# REWARD PROGRAM ASSIGNMENT
The Rewards Program team is preparing for a major evaluation of how effectively the rewards are driving user engagement and satisfaction. They need insights to help optimise reward offerings, identify key user segments, and understand the overall impact of the reward types on user behaviour. Accurate data analysis is crucial for making data-driven decisions on reward offerings and tailoring them to different user segments.

## Task 1: Data Cleaning
### Context:
As part of our reward efforts, it’s crucial to maintain accurate and clean data. Recently, we discovered challenges in our data, which impacted our ability to allocate points to graduates and learners.

### Assignment:
I are provided with a sample dataset in the “Mentorship_Sessions” sheet that includes data related to mentorship sessions. This dataset has several duplicates and inconsistencies. My task is to:

- Identify and address any missing, incorrect, or inconsistent data within the columns. Ensure that all data is cleaned and standardised for accurate analysis and reporting.
- Identify and remove any duplicate records.
- Explain my approach to data cleaning, including the tools you used.
- Provide a summary of the cleaned data, highlighting the number of duplicates removed and any other anomalies found.

Deliverables:
- A clean version of the dataset in Excel.
- A brief report (300-500 words) detailing my  process, tools used, and findings.

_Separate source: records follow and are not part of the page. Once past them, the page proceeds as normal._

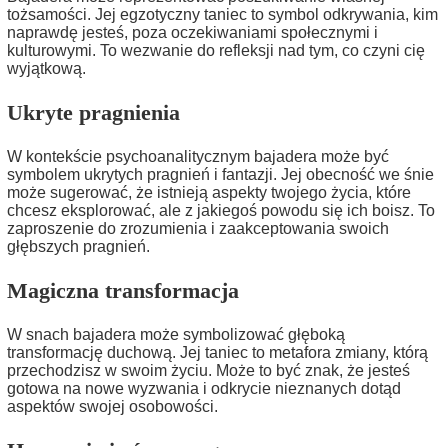
tożsamości. Jej egzotyczny taniec to symbol odkrywania, kim
naprawdę jesteś, poza oczekiwaniami społecznymi i
kulturowymi. To wezwanie do refleksji nad tym, co czyni cię
wyjątkową.
Ukryte pragnienia
W kontekście psychoanalitycznym bajadera może być
symbolem ukrytych pragnień i fantazji. Jej obecność we śnie
może sugerować, że istnieją aspekty twojego życia, które
chcesz eksplorować, ale z jakiegoś powodu się ich boisz. To
zaproszenie do zrozumienia i zaakceptowania swoich
głębszych pragnień.
Magiczna transformacja
W snach bajadera może symbolizować głęboką
transformację duchową. Jej taniec to metafora zmiany, którą
przechodzisz w swoim życiu. Może to być znak, że jesteś
gotowa na nowe wyzwania i odkrycie nieznanych dotąd
aspektów swojej osobowości.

________________________________________

## Task 2: Legacy Point Allocation

### Context:
Every week, I will be required to analyse, calculate, and manually award learners and graduates with points based on a set of point criteria.

### Assignment:
Using my cleaned sample dataset for “Mentorship_Sessions”, allocate points according to the criteria listed below. 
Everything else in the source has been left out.